At two and a half, my daughter is in prime toddler territory. She’s constantly discovering the world around her and asserting her independence along the way. From her perspective, Pete the Cat is the best, sippy cups are the worst and no one – I repeat no one – other than her should ever turn off a light.
Living with a toddler means our house is filled with emotions. Lots and lots of emotions. One minute my daughter is thrilled that she saw a squirrel outside and the next she’s devastated that her banana broke into two pieces. She feels all the feels.
Disappointment, in particular, hits my daughter hard. In her world, one of the biggest disappointments is when we turn off her favorite movie Coco. She is obsessed with this Disney movie and cherishes each 15-minute increment she watches. Every time we turn on the TV, she looks at us pleadingly and says “Watch Coco?” Naturally, when she does get to watch the movie, a tantrum almost always ensues when it’s time to turn off the TV.
We tried heading off these tantrums with five minute warnings before the show ended, but this tactic never tamed the outbursts. One day as she was crying about the atrocity of stopping the movie, she sputtered between her sobs: “Watch….Coco…later?” We reassured her that she would see the next installment of the movie sometime soon. Then something magical happened. She stopped crying, jumped off the couch and started playing.
Since that day, banking on the hope of later has become my daughter’s main way of dealing with disappointment. Sometimes she responds to a denial of her requests with the hopeful plea of “Maybe later?” Other times she knows the answer even before she asks and declares it as a statement: “Go to the park, maybe later.” When the tantrums inevitably come, she always feels better when we give her a hug and offer the hope of later.

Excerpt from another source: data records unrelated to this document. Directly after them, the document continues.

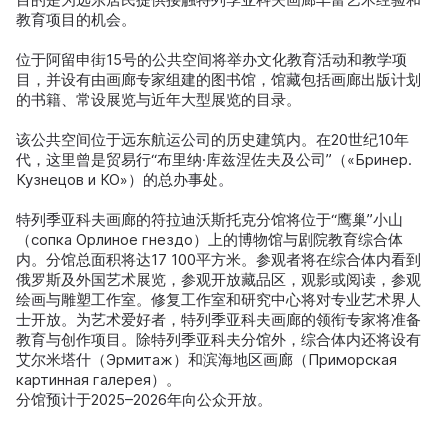
教育项目的机会。
位于阿留申街15号的公共空间将举办文化教育活动和教学项
目，并设有由画廊专家组建的图书馆，馆藏包括画廊出版计划
的书籍、常设展览与近年大型展览的目录。
该公共空间位于远东航运公司的历史建筑内。在20世纪10年
代，这里曾是贸易行“布里纳·库兹涅佐夫及公司”（«Бринер.
Кузнецов и КО»）的总办事处。
特列季亚科夫画廊的符拉迪沃斯托克分馆将位于“鹰巢”小山
（сопка Орлиное гнездо）上的博物馆与剧院教育综合体
内。分馆总面积将达17 100平方米。参观者将在综合体内看到
俄罗斯及外国艺术展览，参观开放藏品区，观影或阅读，参观
绘画与雕塑工作室。修复工作室和研究中心将对专业艺术界人
士开放。为艺术爱好者，特列季亚科夫画廊的领衔专家将准备
教育与创作项目。除特列季亚科夫分馆外，综合体内还将设有
艾尔米塔什（Эрмитаж）和滨海地区画廊（Приморская
картинная галерея）。
分馆预计于2025–2026年向公众开放。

This past year we’ve all had our fair share of maybe laters. The pandemic has made this mantra the theme of our lives. Dinner with friends. Maybe later. Cousin sleepovers. Maybe later. Vacations, concerts, sporting events, movie theater outings. Maybe later. We’ve all put a lot on hold during this pandemic.
For so long the idea of waiting until later has felt like defeat. But maybe my daughter is onto something with the hopeful assurance she finds in looking forward. Somehow at two and a half she’s struck a balance between accepting today’s reality and anticipating tomorrow’s possibilities. She simultaneously embraces both truths even when they are in conflict with each other. She looks forward with anticipation, fully trusting that she will once again get to do the things she loves. Maybe this is just innocence, but more likely it’s the profound wisdom of a child.
One year ago I never could have imagined how long this pandemic road would be. On numerous occasions it felt as if things would never get better. But with vaccine distributions underway and spring on the horizon, later doesn’t feel as far off as it once did. I fully acknowledge that we still have a long way to go before we can even think about what “normal” may look like, but I’ve begun waiting with expectation rather than impatience.
I’m allowing myself to look forward with hope. Hope that someday soon maybe later will turn into maybe today.